Kampf gegen Spurenstoffe beginnt

Für mehr Umweltfreundlichkeit: Königsbacher Kläranlage erhält gezielte Spurenstoffelimination

Wichtige Weiche gestellt: Als ökologisch sehr wichtige Maßnahme bezeichnete Verbandsvorsitzender Udo Kleiner die Nachrüstung der Spurenstoffelimination auf der Königsbacher Kläranlage. (rol)

 

Auf der Königsbacher Kläranlage soll die gezielte Spurenstoffelimination neu gebaut werden. Weitere Weichen dafür hat der zuständige Abwasserverband Kämpfelbachtal bei seiner jüngsten Sitzung einstimmig gestellt, indem er unter anderem die Ausführungsvariante festlegte. Vorgesehen ist eine Pulverisierte Aktivkohlefiltration (PAK), mit der 80 Prozent der vom Land als Leitparameter ausgewählten Stoffe an die Aktivkohle gebunden werden können. Auch Mikroplastik kann künftig zurückgehalten werden, Phosphor und Rückstände von Medikamenten können eliminiert werden. Das ist wichtig, wenn man weiß, dass aktuell an der Kläranlage jeden Tag umgerechnet allein 24 Tuben des Medikaments Voltaren ankommen. Ökologie, Reinigungsleistung und ein sicherer Betrieb der Kläranlage sollen bei dem Bauprojekt laut Verbandsvorsitzendem Udo Kleiner (parteilos) im Mittelpunkt stehen. Entstehen werden unter anderem ein Flockungsreaktor und ein dreistraßiger Tuchfilter. Die Beschickung soll über ein Pumpwerk erfolgen, das in einem Multifunktionsgebäude untergebracht ist. Künftig wird in durchschnittlich 83 Prozent aller Stunden eines Jahres der komplette Zufluss zur Kläranlage mit dem neuen Verfahren behandelt.
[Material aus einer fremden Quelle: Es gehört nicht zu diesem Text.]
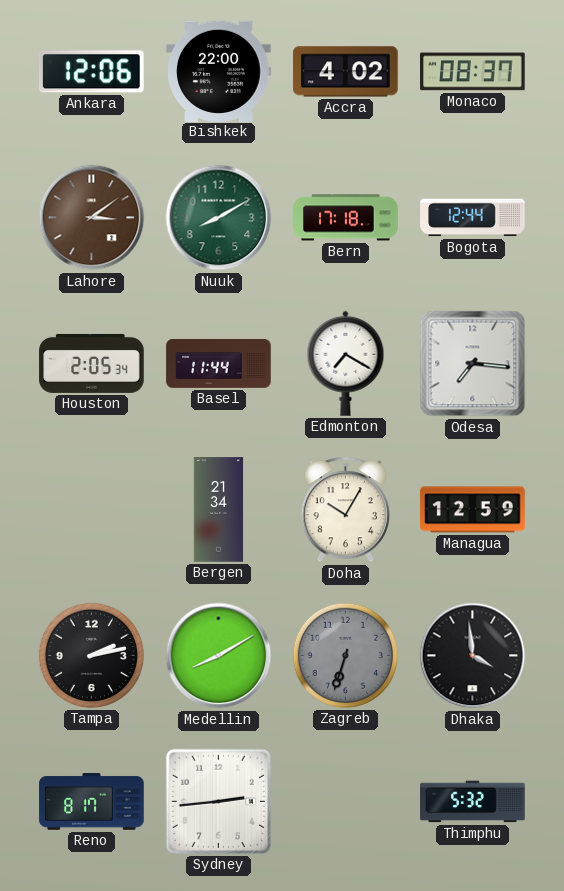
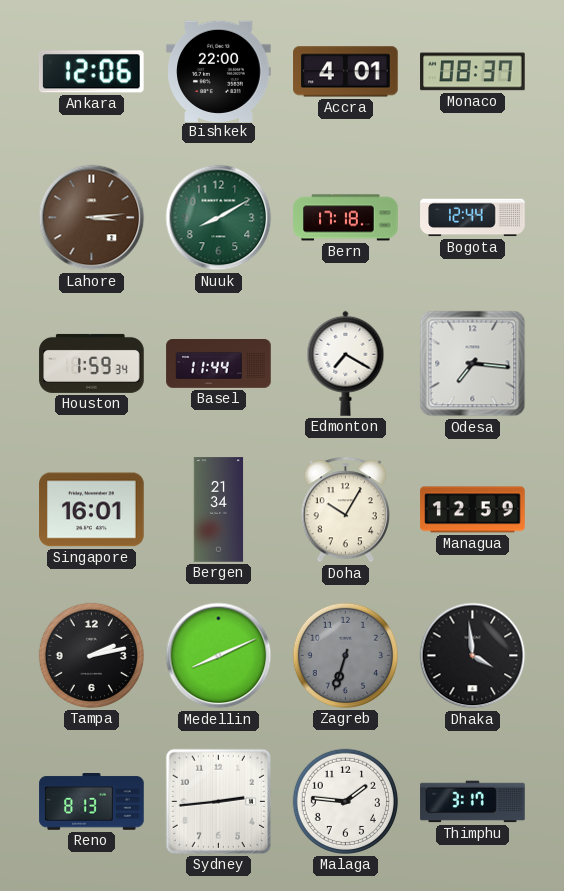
Accra: 4:02 -> 4:01
Lahore: 3:09 -> 3:14
Houston: 2:05 -> 1:59
Singapore: none -> 16:01
Medellin: 8:10 -> 8:11
Reno: 8:17 -> 8:13
Malaga: none -> 1:46
Thimphu: 5:32 -> 3:17
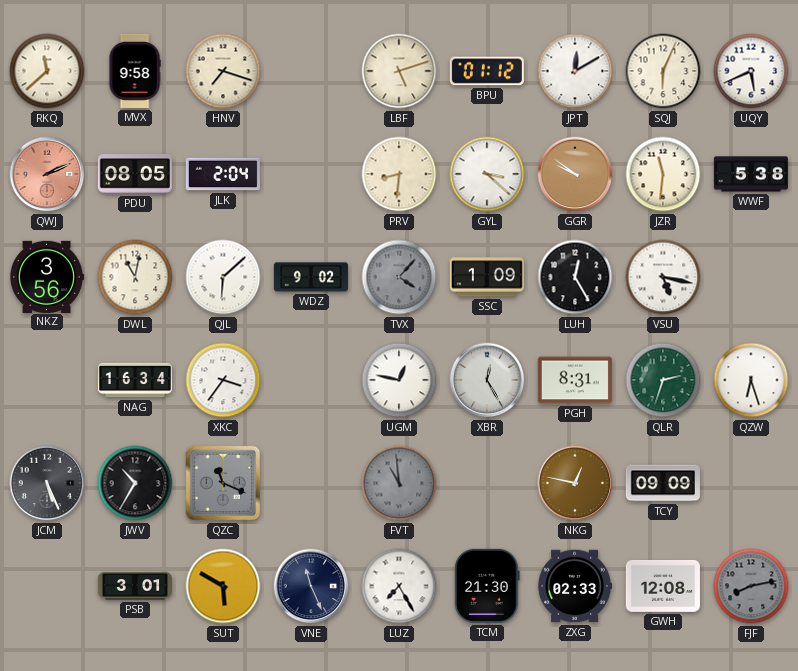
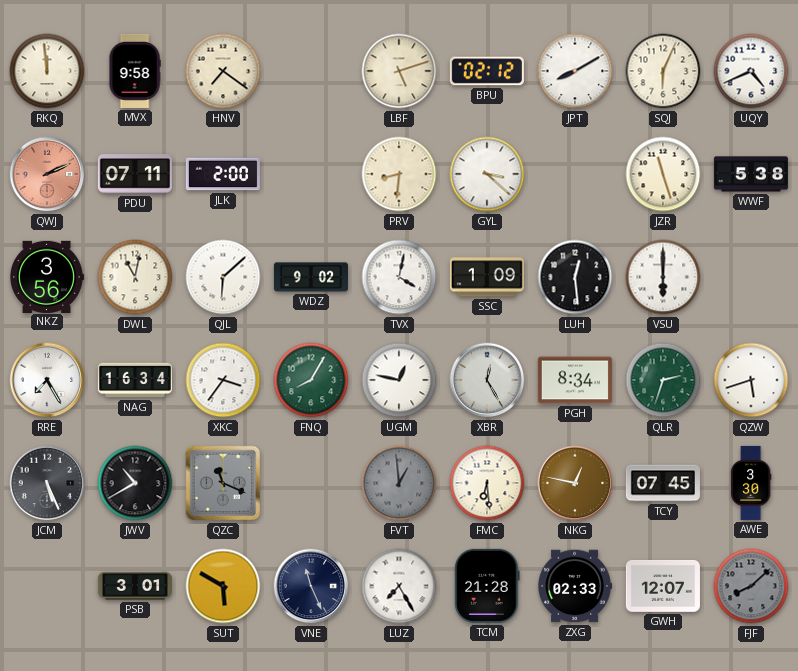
RKQ: 11:38 -> 11:59
HNV: 7:18 -> 7:21
BPU: 01:12 -> 02:12
JPT: 12:10 -> 8:10
UQY: 5:41 -> 4:41
PDU: 08:05 -> 07:11
JLK: 2:04 -> 2:00
GGR: 9:51 -> none
JZR: 11:31 -> 11:27
TVX: 4:07 -> 4:02
TVX dial: grey -> white
LUH: 12:25 -> 12:29
VSU: 5:17 -> 6:00
RRE: none -> 7:25
FNQ: none -> 8:05
PGH: 8:31 -> 8:34
QZW: 6:27 -> 5:42
JWV: 10:35 -> 10:40
FVT: 10:59 -> 12:59
FMC: none -> 6:29
TCY: 09:09 -> 07:45
AWE: none -> 3:30
TCM: 21:30 -> 21:28
GWH: 12:08 -> 12:07
FJF: 8:13 -> 8:08
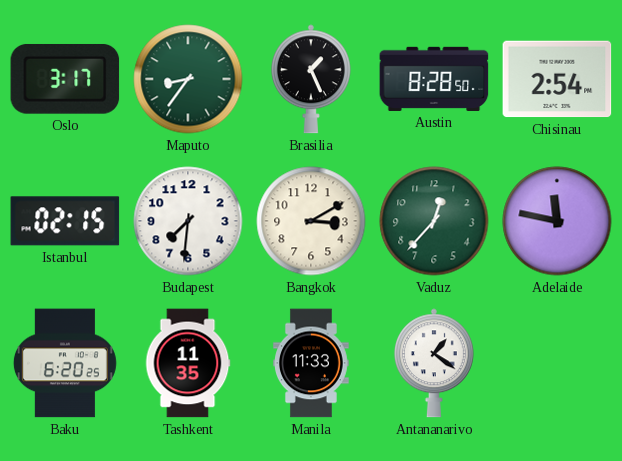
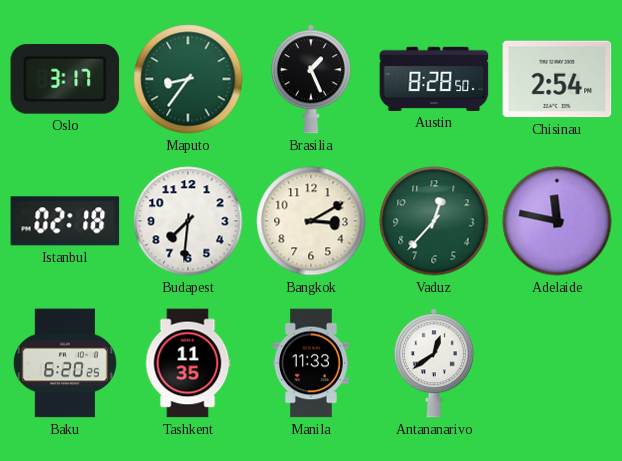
Istanbul: 02:15 -> 02:18
Antananarivo: 1:21 -> 12:39
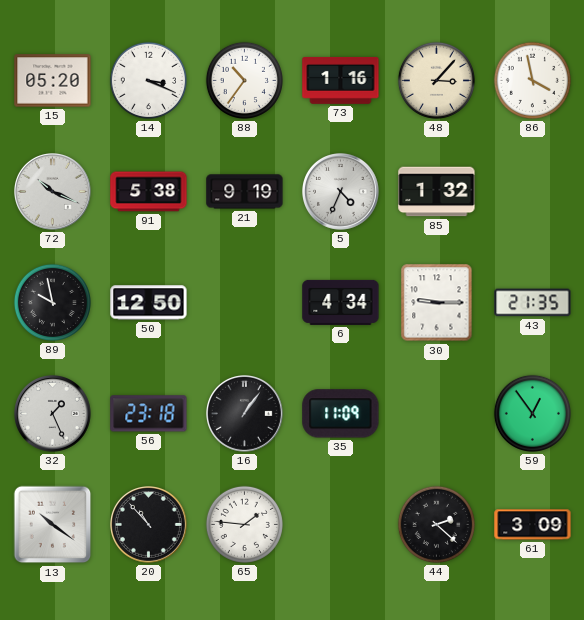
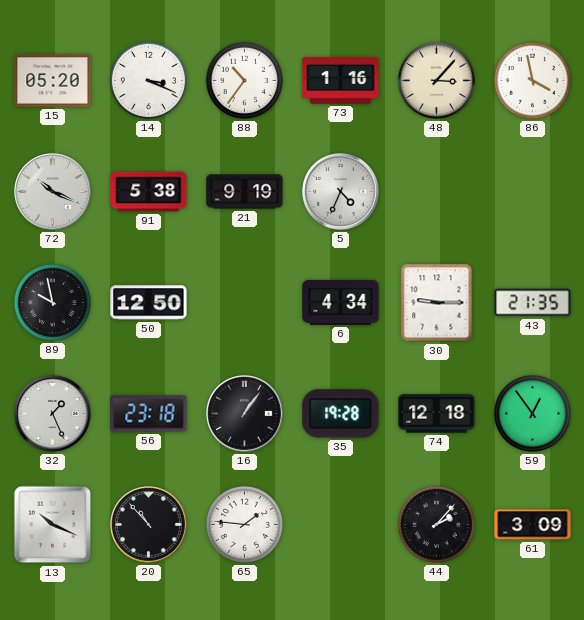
85: 1:32 -> none
35: 11:09 -> 19:28
74: none -> 12:18
13: 10:21 -> 10:19
44: 2:22 -> 2:07
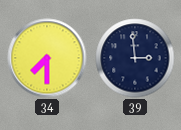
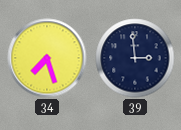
34: 7:30 -> 7:27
Eine detaillierte Kostenschätzung liegt inzwischen vor und geht insgesamt von rund 6,27 Millionen Euro aus. Bis Ende September muss der Abwasserverband einen Zuschussantrag stellen, denn es winkt eine Förderung von bis zu 20 Prozent durch das Land. Darüber hinaus können die Verbandskommunen einen zusätzlichen Zuschuss erhalten, wenn sie einen Schwellenwert überschreiten, der unter anderem davon abhängig ist, wie stark sie in ihre eigenen Wasserbetriebe und Kanalnetze investiert haben. Die Gesamtkosten von 6,27 Millionen Euro werden auch gegenfinanziert über die Abschreibungen des Verbands, die jährlich ein Volumen von 1 bis 1,1 Millionen Euro haben. Zieht man auch die Zuschüsse ab, verbleibt ein Delta von zwei Millionen, das über die Umlage finanziert wird, die die vier zum Abwasserverband gehörenden Kommunen Kämpfelbach, Ispringen, Eisingen und Königsbach-Stein entrichten. Allerdings: In den vergangenen Jahren haben sie vom Verband Mittel in insgesamt siebenstelliger Höhe wieder zurückbekommen, weil Investitionen verschoben werden mussten. Allein im vorigen Jahr waren es insgesamt 562.000 Euro, wie aus dem Jahresabschluss hervorgeht. Die Königsbacher Kläranlage ist die größte im Enzkreis und reinigt die Abwässer von rund 27.000 Einwohnern. Dimensioniert ist sie auf 55.000 Einwohnergleichwerte, weil dort auch Industrieabwässer gereinigt werden.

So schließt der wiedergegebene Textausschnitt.